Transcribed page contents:
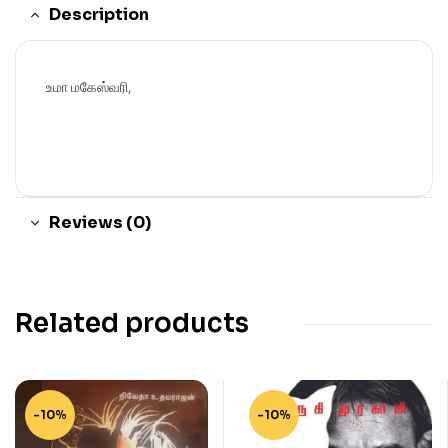
Description
உமா மகேஸ்வரி,
Reviews (0)
Related products
-10%
-10%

▶ **Instructions for the task**: Copy out all the data exactly. No images belong in the copy.

▶ **Answer for the task**:
Description
உமா மகேஸ்வரி,
Reviews (0)
Related products
-10%
-10%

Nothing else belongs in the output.